◆ Task goal: Nothing in the listing may change. Repeat all of it.

◆ Listed entries:

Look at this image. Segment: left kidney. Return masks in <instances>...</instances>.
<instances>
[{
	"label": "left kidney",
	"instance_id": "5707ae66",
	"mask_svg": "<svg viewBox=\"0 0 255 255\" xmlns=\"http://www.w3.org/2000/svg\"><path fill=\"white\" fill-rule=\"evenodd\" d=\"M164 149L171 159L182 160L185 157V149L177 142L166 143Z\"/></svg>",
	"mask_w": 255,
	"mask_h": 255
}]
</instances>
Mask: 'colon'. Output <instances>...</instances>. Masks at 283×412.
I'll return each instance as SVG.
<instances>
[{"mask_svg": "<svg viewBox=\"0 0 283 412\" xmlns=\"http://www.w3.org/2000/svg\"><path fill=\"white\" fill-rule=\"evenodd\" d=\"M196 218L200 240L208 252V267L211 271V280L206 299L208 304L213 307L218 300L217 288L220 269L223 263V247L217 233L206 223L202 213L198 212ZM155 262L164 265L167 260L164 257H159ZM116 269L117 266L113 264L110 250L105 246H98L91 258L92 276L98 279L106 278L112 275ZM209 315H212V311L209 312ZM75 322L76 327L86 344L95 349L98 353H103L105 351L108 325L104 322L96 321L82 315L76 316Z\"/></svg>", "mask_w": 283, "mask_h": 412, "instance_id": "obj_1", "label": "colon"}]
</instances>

◆ Task solution:
Look at this image. Segment: left kidney. Return masks in <instances>...</instances>.
<instances>
[{
	"label": "left kidney",
	"instance_id": "5707ae66",
	"mask_svg": "<svg viewBox=\"0 0 255 255\" xmlns=\"http://www.w3.org/2000/svg\"><path fill=\"white\" fill-rule=\"evenodd\" d=\"M164 149L171 159L182 160L185 157V149L177 142L166 143Z\"/></svg>",
	"mask_w": 255,
	"mask_h": 255
}]
</instances>
Mask: 'colon'. Output <instances>...</instances>. Masks at 283×412.
I'll return each instance as SVG.
<instances>
[{"mask_svg": "<svg viewBox=\"0 0 283 412\" xmlns=\"http://www.w3.org/2000/svg\"><path fill=\"white\" fill-rule=\"evenodd\" d=\"M196 218L200 240L208 252V267L211 271V280L206 299L208 304L213 307L218 300L217 288L220 269L223 263V247L217 233L206 223L202 213L198 212ZM155 262L164 265L167 260L164 257H159ZM116 269L117 266L113 264L110 250L105 246H98L91 258L92 276L98 279L106 278L112 275ZM209 315H212V311L209 312ZM75 322L76 327L86 344L95 349L98 353H103L105 351L108 325L104 322L96 321L82 315L76 316Z\"/></svg>", "mask_w": 283, "mask_h": 412, "instance_id": "obj_1", "label": "colon"}]
</instances>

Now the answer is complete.